_PROBLEM_
All the lines below should appear again unchanged, though their pictures should not.
[[ DATA FOR REVIEW, beginning ]]
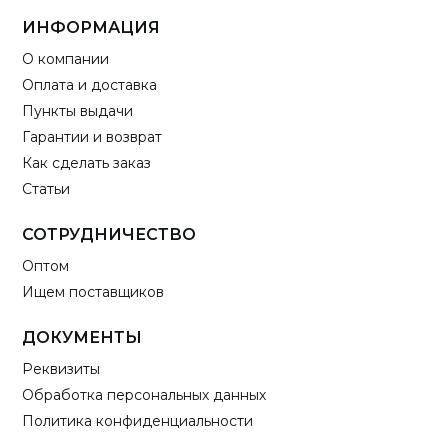
ИНФОРМАЦИЯ
О компании
Оплата и доставка
Пункты выдачи
Гарантии и возврат
Как сделать заказ
Статьи
СОТРУДНИЧЕСТВО
Оптом
Ищем поставщиков
ДОКУМЕНТЫ
Реквизиты
Обработка персональных данных
Политика конфиденциальности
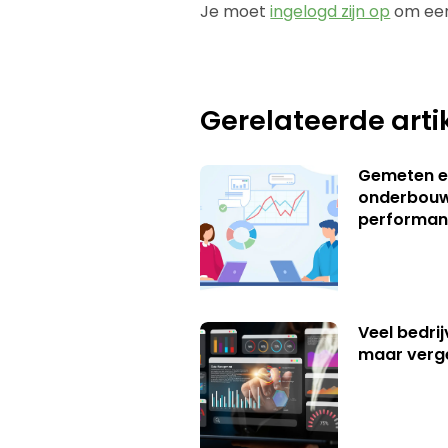
Je moet
ingelogd zijn op
om een
Gerelateerde arti
Gemeten e
onderbouw
performan
Veel bedrij
maar verg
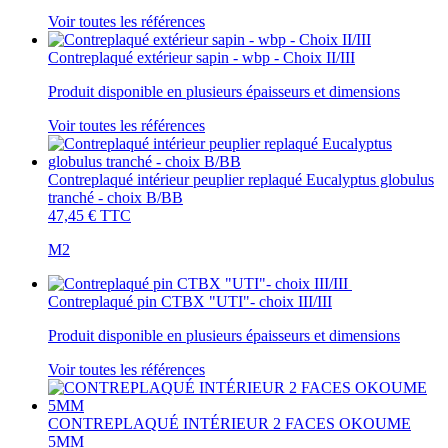
Voir toutes les références
Contreplaqué extérieur sapin - wbp - Choix II/III
Produit disponible en plusieurs épaisseurs et dimensions
Voir toutes les références
Contreplaqué intérieur peuplier replaqué Eucalyptus globulus
tranché - choix B/BB
47,45 €
TTC
M2
Contreplaqué pin CTBX "UTI"- choix III/III
Produit disponible en plusieurs épaisseurs et dimensions
Voir toutes les références
CONTREPLAQUÉ INTÉRIEUR 2 FACES OKOUME
5MM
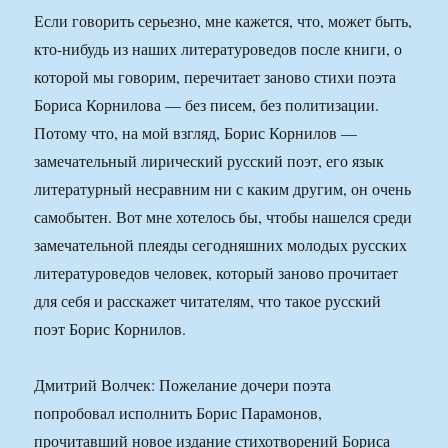
Если говорить серьезно, мне кажется, что, может быть,
кто-нибудь из наших литературоведов после книги, о
которой мы говорим, перечитает заново стихи поэта
Бориса Корнилова — без писем, без политизации.
Потому что, на мой взгляд, Борис Корнилов —
замечательный лирический русский поэт, его язык
литературный несравним ни с каким другим, он очень
самобытен. Вот мне хотелось бы, чтобы нашелся среди
замечательной плеяды сегодняшних молодых русских
литературоведов человек, который заново прочитает
для себя и расскажет читателям, что такое русский
поэт Борис Корнилов.
Дмитрий Волчек: Пожелание дочери поэта
попробовал исполнить Борис Парамонов,
прочитавший новое издание стихотворений Бориса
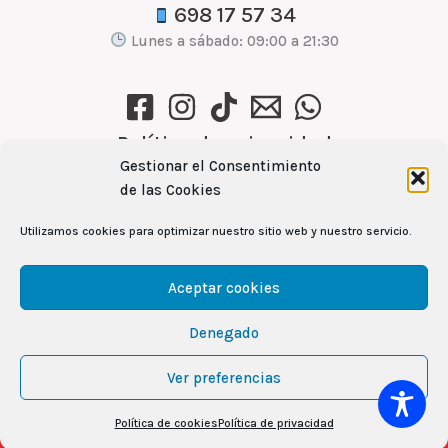
698 17 57 34
Lunes a sábado: 09:00 a 21:30
Política de privacidad
Política de cookies (UE)
Gestionar el Consentimiento
de las Cookies
Aviso Legal
Utilizamos cookies para optimizar nuestro sitio web y nuestro servicio.
Ver recetas →
Aceptar cookies
Denegado
104
Copyright © 2026 Mercamas Casal | Powered by
Ver preferencias
CUBES
& Rita García Gil
Política de cookies
Política de privacidad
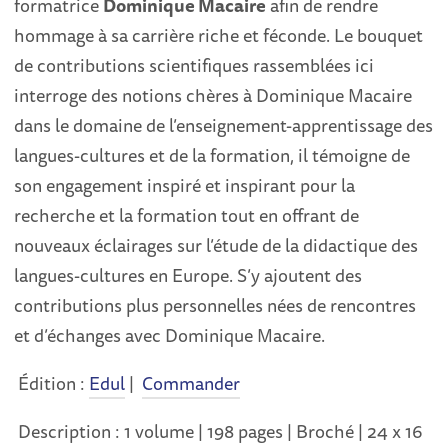
formatrice
Dominique Macaire
afin de rendre
hommage à sa carrière riche et féconde. Le bouquet
de contributions scientifiques rassemblées ici
interroge des notions chères à Dominique Macaire
dans le domaine de l’enseignement-apprentissage des
langues-cultures et de la formation, il témoigne de
son engagement inspiré et inspirant pour la
recherche et la formation tout en offrant de
nouveaux éclairages sur l’étude de la didactique des
langues-cultures en Europe. S’y ajoutent des
contributions plus personnelles nées de rencontres
et d’échanges avec Dominique Macaire.
Édition :
Edul
|
Commander
Description : 1 volume | 198 pages | Broché | 24 x 16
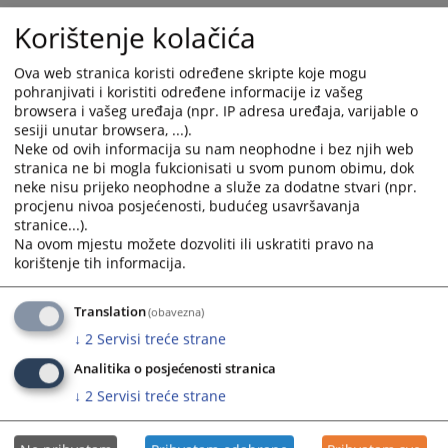
Zakazuje se skupština povjerilaca za dan
PETAK 03.07.2026.
Korištenje kolačića
godine u 11:00 sati
koje će se održati u prostorijama Okružnog
privrednog suda u Istočnom Sarajevu, ulica Vojvode Radomira
Ova web stranica koristi određene skripte koje mogu
Putnika bb, Istočno Sarajevo, sudnica broj 15.
pohranjivati i koristiti određene informacije iz vašeg
Pozivaju se stečajni upravnik i povjerioci stečajnog dužnika da
browsera i vašeg uređaja (npr. IP adresa uređaja, varijable o
prisustvuju zakazanom ročištu.
sesiji unutar browsera, ...).
Neke od ovih informacija su nam neophodne i bez njih web
Prikazana vijest je na
:
Srpski jezik
stranica ne bi mogla fukcionisati u svom punom obimu, dok
neke nisu prijeko neophodne a služe za dodatne stvari (npr.
procjenu nivoa posjećenosti, budućeg usavršavanja
Prateći dokumenti
stranice...).
Na ovom mjestu možete dozvoliti ili uskratiti pravo na
Rješenje 61 0 St 012751 19 St
korištenje tih informacija.
Translation
(obavezna)
128
PREGLEDA
↓
2
Servisi treće strane
Analitika o posjećenosti stranica
↓
2
Servisi treće strane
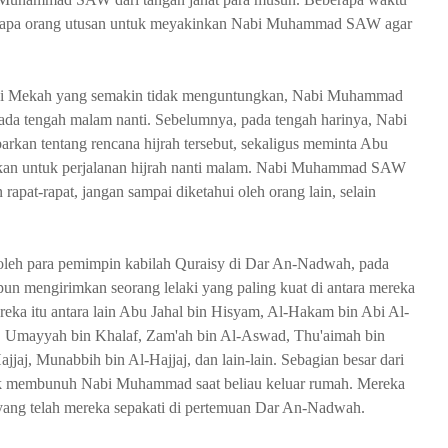
erapa orang utusan untuk meyakinkan Nabi Muhammad SAW agar
si di Mekah yang semakin tidak menguntungkan, Nabi Muhammad
a tengah malam nanti. Sebelumnya, pada tengah harinya, Nabi
an tentang rencana hijrah tersebut, sekaligus meminta Abu
ukan untuk perjalanan hijrah nanti malam. Nabi Muhammad SAW
apat-rapat, jangan sampai diketahui oleh orang lain, selain
n oleh para pemimpin kabilah Quraisy di Dar An-Nadwah, pada
pun mengirimkan seorang lelaki yang paling kuat di antara mereka
itu antara lain Abu Jahal bin Hisyam, Al-Hakam bin Abi Al-
s, Umayyah bin Khalaf, Zam'ah bin Al-Aswad, Thu'aimah bin
jaj, Munabbih bin Al-Hajjaj, dan lain-lain. Sebagian besar dari
tuk membunuh Nabi Muhammad saat beliau keluar rumah. Mereka
 yang telah mereka sepakati di pertemuan Dar An-Nadwah.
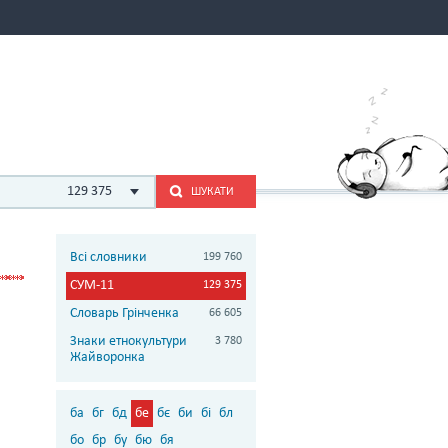
129 375
ШУКАТИ
Всі словники
199 760
СУМ-11
129 375
Словарь Грінченка
66 605
Знаки етнокультури
3 780
Жайворонка
ба
бг
бд
бе
бє
би
бі
бл
бо
бр
бу
бю
бя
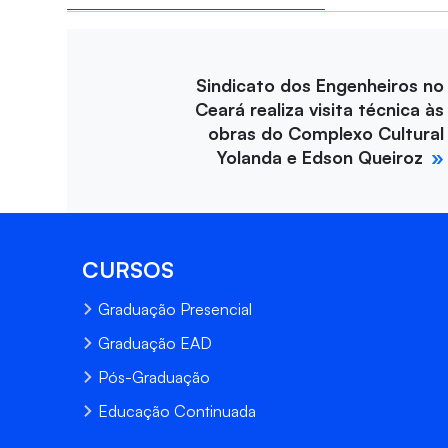
Sindicato dos Engenheiros no
Ceará realiza visita técnica às
obras do Complexo Cultural
Yolanda e Edson Queiroz
CURSOS
Graduação Presencial
Graduação EAD
Pós-Graduação
Educação Continuada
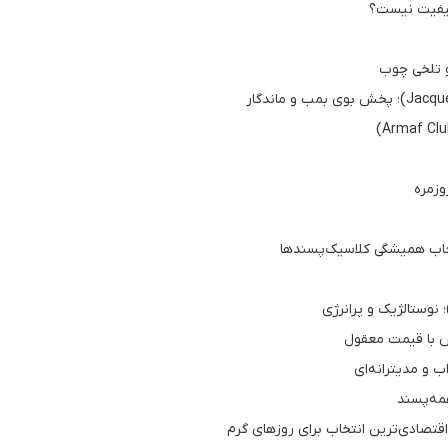
 کیفیت نیست؟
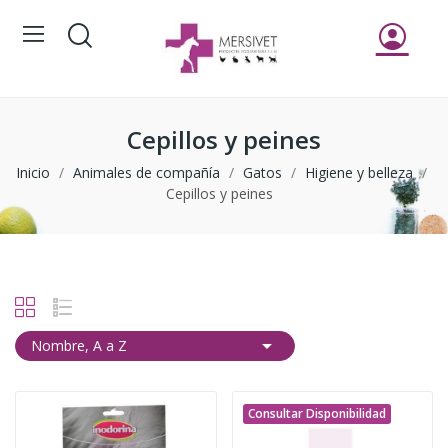
Cepillos y peines
Inicio
Animales de compañía
Gatos
Higiene y belleza
Cepillos y peines

Nombre, A a Z
Consultar Disponibilidad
[[ DATA FOR REVIEW, end ]]
_ANSWER BELOW_
ИНФОРМАЦИЯ
О компании
Оплата и доставка
Пункты выдачи
Гарантии и возврат
Как сделать заказ
Статьи
СОТРУДНИЧЕСТВО
Оптом
Ищем поставщиков
ДОКУМЕНТЫ
Реквизиты
Обработка персональных данных
Политика конфиденциальности
Je moet
ingelogd zijn op
om een
Gerelateerde arti
Gemeten e
onderbouw
performan
Veel bedrij
maar verg
Voir toutes les références
Contreplaqué extérieur sapin - wbp - Choix II/III
Produit disponible en plusieurs épaisseurs et dimensions
Voir toutes les références
Contreplaqué intérieur peuplier replaqué Eucalyptus globulus
tranché - choix B/BB
47,45 €
TTC
M2
Contreplaqué pin CTBX "UTI"- choix III/III
Produit disponible en plusieurs épaisseurs et dimensions
Voir toutes les références
CONTREPLAQUÉ INTÉRIEUR 2 FACES OKOUME
5MM
Если говорить серьезно, мне кажется, что, может быть,
кто-нибудь из наших литературоведов после книги, о
которой мы говорим, перечитает заново стихи поэта
Бориса Корнилова — без писем, без политизации.
Потому что, на мой взгляд, Борис Корнилов —
замечательный лирический русский поэт, его язык
литературный несравним ни с каким другим, он очень
самобытен. Вот мне хотелось бы, чтобы нашелся среди
замечательной плеяды сегодняшних молодых русских
литературоведов человек, который заново прочитает
для себя и расскажет читателям, что такое русский
поэт Борис Корнилов.
Дмитрий Волчек: Пожелание дочери поэта
попробовал исполнить Борис Парамонов,
прочитавший новое издание стихотворений Бориса
698 17 57 34
Lunes a sábado: 09:00 a 21:30
Política de privacidad
Política de cookies (UE)
Gestionar el Consentimiento
de las Cookies
Aviso Legal
Utilizamos cookies para optimizar nuestro sitio web y nuestro servicio.
Ver recetas →
Aceptar cookies
Denegado
104
Copyright © 2026 Mercamas Casal | Powered by
Ver preferencias
CUBES
& Rita García Gil
Política de cookies
Política de privacidad
formatrice
Dominique Macaire
afin de rendre
hommage à sa carrière riche et féconde. Le bouquet
de contributions scientifiques rassemblées ici
interroge des notions chères à Dominique Macaire
dans le domaine de l’enseignement-apprentissage des
langues-cultures et de la formation, il témoigne de
son engagement inspiré et inspirant pour la
recherche et la formation tout en offrant de
nouveaux éclairages sur l’étude de la didactique des
langues-cultures en Europe. S’y ajoutent des
contributions plus personnelles nées de rencontres
et d’échanges avec Dominique Macaire.
Édition :
Edul
|
Commander
Description : 1 volume | 198 pages | Broché | 24 x 16
Zakazuje se skupština povjerilaca za dan
PETAK 03.07.2026.
Korištenje kolačića
godine u 11:00 sati
koje će se održati u prostorijama Okružnog
privrednog suda u Istočnom Sarajevu, ulica Vojvode Radomira
Ova web stranica koristi određene skripte koje mogu
Putnika bb, Istočno Sarajevo, sudnica broj 15.
pohranjivati i koristiti određene informacije iz vašeg
Pozivaju se stečajni upravnik i povjerioci stečajnog dužnika da
browsera i vašeg uređaja (npr. IP adresa uređaja, varijable o
prisustvuju zakazanom ročištu.
sesiji unutar browsera, ...).
Neke od ovih informacija su nam neophodne i bez njih web
Prikazana vijest je na
:
Srpski jezik
stranica ne bi mogla fukcionisati u svom punom obimu, dok
neke nisu prijeko neophodne a služe za dodatne stvari (npr.
procjenu nivoa posjećenosti, budućeg usavršavanja
Prateći dokumenti
stranice...).
Na ovom mjestu možete dozvoliti ili uskratiti pravo na
Rješenje 61 0 St 012751 19 St
korištenje tih informacija.
Translation
(obavezna)
128
PREGLEDA
↓
2
Servisi treće strane
Analitika o posjećenosti stranica
↓
2
Servisi treće strane
erapa orang utusan untuk meyakinkan Nabi Muhammad SAW agar
si di Mekah yang semakin tidak menguntungkan, Nabi Muhammad
a tengah malam nanti. Sebelumnya, pada tengah harinya, Nabi
an tentang rencana hijrah tersebut, sekaligus meminta Abu
ukan untuk perjalanan hijrah nanti malam. Nabi Muhammad SAW
apat-rapat, jangan sampai diketahui oleh orang lain, selain
n oleh para pemimpin kabilah Quraisy di Dar An-Nadwah, pada
pun mengirimkan seorang lelaki yang paling kuat di antara mereka
itu antara lain Abu Jahal bin Hisyam, Al-Hakam bin Abi Al-
s, Umayyah bin Khalaf, Zam'ah bin Al-Aswad, Thu'aimah bin
jaj, Munabbih bin Al-Hajjaj, dan lain-lain. Sebagian besar dari
tuk membunuh Nabi Muhammad saat beliau keluar rumah. Mereka
 yang telah mereka sepakati di pertemuan Dar An-Nadwah.
129 375
ШУКАТИ
Всі словники
199 760
СУМ-11
129 375
Словарь Грінченка
66 605
Знаки етнокультури
3 780
Жайворонка
ба
бг
бд
бе
бє
би
бі
бл
бо
бр
бу
бю
бя
Sindicato dos Engenheiros no
Ceará realiza visita técnica às
obras do Complexo Cultural
Yolanda e Edson Queiroz
CURSOS
Graduação Presencial
Graduação EAD
Pós-Graduação
Educação Continuada
 کیفیت نیست؟
Cepillos y peines
Inicio
Animales de compañía
Gatos
Higiene y belleza
Cepillos y peines

Nombre, A a Z
Consultar Disponibilidad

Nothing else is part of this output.